The central bank issued J$1 million-worth of CBDC to its own staff the following day (10 August) and then, on 29 October, issued J$5 million-worth of CBDC to NCB – the first issuance of Jamaica’s pilot CBDC to a deposit-taking institution.
NCB on-boards merchants and consumers
NCB, described as the pilot’s ‘first’ digital wallet provider, on-boarded 57 customers during the pilot period: four (small) merchants and 53 consumers. The customers undertook person-to person, cash-in and cash-out transactions through 37 accounts and completed transactions with merchants such as craft jewellers and clothes boutiques at an NCB-sponsored ‘Market on the Lawn’ event in December.
NCB, which is headquartered in capital Kingston, will continue on-boarding its existing customers and new customers to enable them to transact in CBDC, while two additional wallet providers, which are now conducting virtual simulation testing, will be able to order CBDC from the BoJ and distribute it to their customers, according to last week’s announcement.
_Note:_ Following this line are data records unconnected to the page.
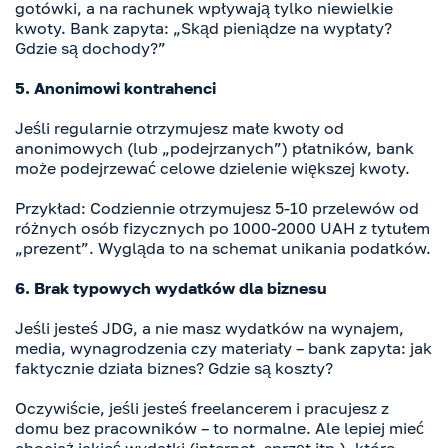
gotówki, a na rachunek wpływają tylko niewielkie
kwoty. Bank zapyta: „Skąd pieniądze na wypłaty?
Gdzie są dochody?”
5. Anonimowi kontrahenci
Jeśli regularnie otrzymujesz małe kwoty od
anonimowych (lub „podejrzanych”) płatników, bank
może podejrzewać celowe dzielenie większej kwoty.
Przykład: Codziennie otrzymujesz 5-10 przelewów od
różnych osób fizycznych po 1000-2000 UAH z tytułem
„prezent”. Wygląda to na schemat unikania podatków.
6. Brak typowych wydatków dla biznesu
Jeśli jesteś JDG, a nie masz wydatków na wynajem,
media, wynagrodzenia czy materiały – bank zapyta: jak
faktycznie działa biznes? Gdzie są koszty?
Oczywiście, jeśli jesteś freelancerem i pracujesz z
domu bez pracowników – to normalne. Ale lepiej mieć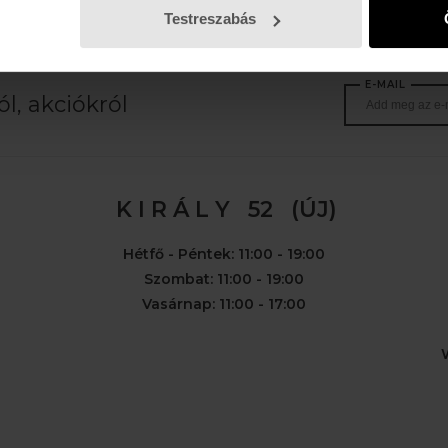
Testreszabás
E-MAIL
l, akciókról
K I R Á L Y 52 (ÚJ)
Hétfő - Péntek: 11:00 - 19:00
Szombat: 11:00 - 19:00
Vasárnap: 11:00 - 17:00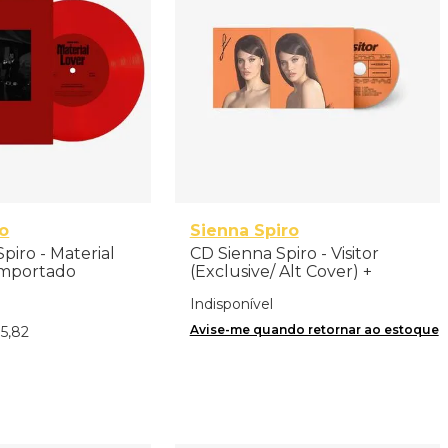
ro
Sienna Spiro
Spiro - Material
CD Sienna Spiro - Visitor
 Importado
(Exclusive/ Alt Cover) +
Signed Art Card - Importado
Indisponível
Avise-me quando retornar ao estoque
15
,
82
nar ao Carrinho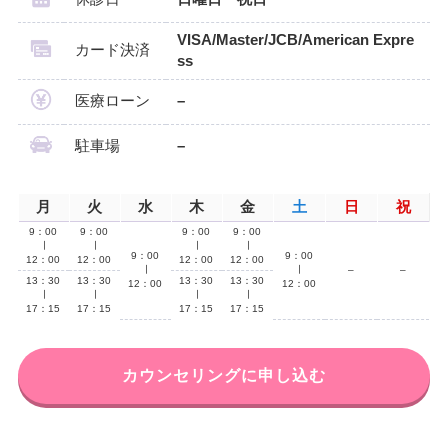
VISA/Master/JCB/American Expre
カード決済
ss
医療ローン
–
駐車場
–
月
火
水
木
金
土
日
祝
9：00
9：00
9：00
9：00
∣
∣
∣
∣
9：00
9：00
12：00
12：00
12：00
12：00
∣
∣
–
–
13：30
13：30
13：30
13：30
12：00
12：00
∣
∣
∣
∣
17：15
17：15
17：15
17：15
カウンセリングに申し込む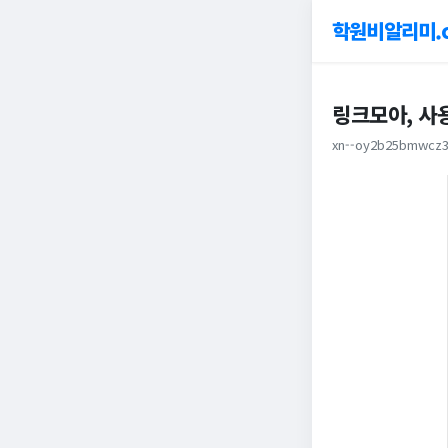
학원비알리미.
링크모아, 사
xn--oy2b25bmwcz3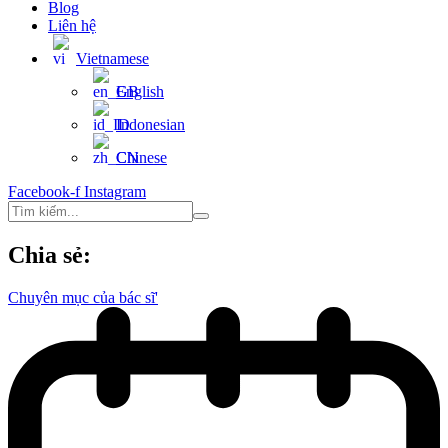
Blog
Liên hệ
Vietnamese
English
Indonesian
Chinese
Facebook-f
Instagram
Chia sẻ:
Chuyên mục của bác sĩ'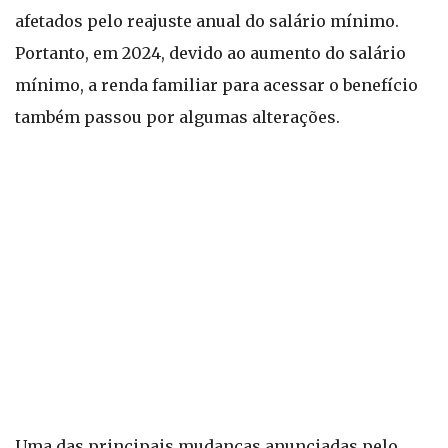
afetados pelo reajuste anual do salário mínimo.
Portanto, em 2024, devido ao aumento do salário
mínimo, a renda familiar para acessar o benefício
também passou por algumas alterações.
Uma das principais mudanças anunciadas pelo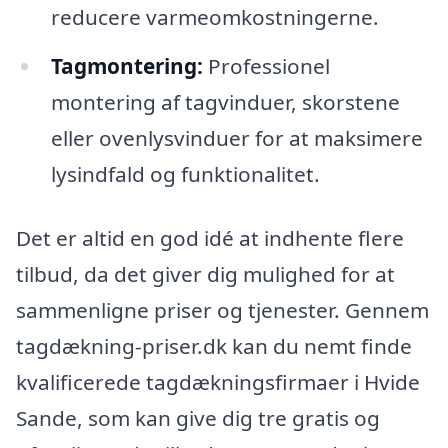
reducere varmeomkostningerne.
Tagmontering:
Professionel
montering af tagvinduer, skorstene
eller ovenlysvinduer for at maksimere
lysindfald og funktionalitet.
Det er altid en god idé at indhente flere
tilbud, da det giver dig mulighed for at
sammenligne priser og tjenester. Gennem
tagdækning-priser.dk kan du nemt finde
kvalificerede tagdækningsfirmaer i Hvide
Sande, som kan give dig tre gratis og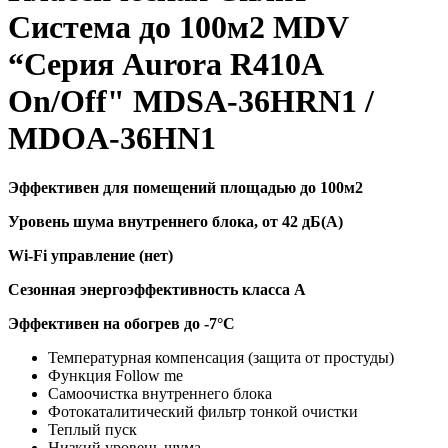
Система до 100м2 MDV
“Серия Aurora R410A
On/Off" MDSA-36HRN1 /
MDOA-36HN1
Эффективен для помещений площадью до 100м2
Уровень шума внутреннего блока, от 42 дБ(А)
Wi-Fi управление (нет)
Сезонная энергоэффективность класса А
Эффективен на обогрев до
-7°C
Температурная компенсация (защита от простуды)
Функция Follow me
Самоочистка внутреннего блока
Фотокаталитический фильтр тонкой очистки
Теплый пуск
Низкий уровень шума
In addition, testing of transactions between customers of different participating wallet providers is due to take place.
The statement published last March on Jamaica’s preparations for a CBDC contained a section entitled ‘Choice of technology – not blockchain’, which explained that the island’s CBDC would be integrated with the central bank’s Real Time Gross Settlement System (RTGS), JamClear.
‘It is this consideration and prerequisite that led to BoJ choosing a non-blockchain CBDC option,’ the announcement said. ‘Not using the blockchain technology that is often associated with CBDCs is not because of any major concerns with blockchain, but rather that BoJ is mindful of the importance of utilising a technological solution that would as seamlessly as possible interface with the country’s payment infrastructures. Consequently, the solution that BoJ has opted for adapts to traditional technology which is easily integrated with the bank’s RTGS.’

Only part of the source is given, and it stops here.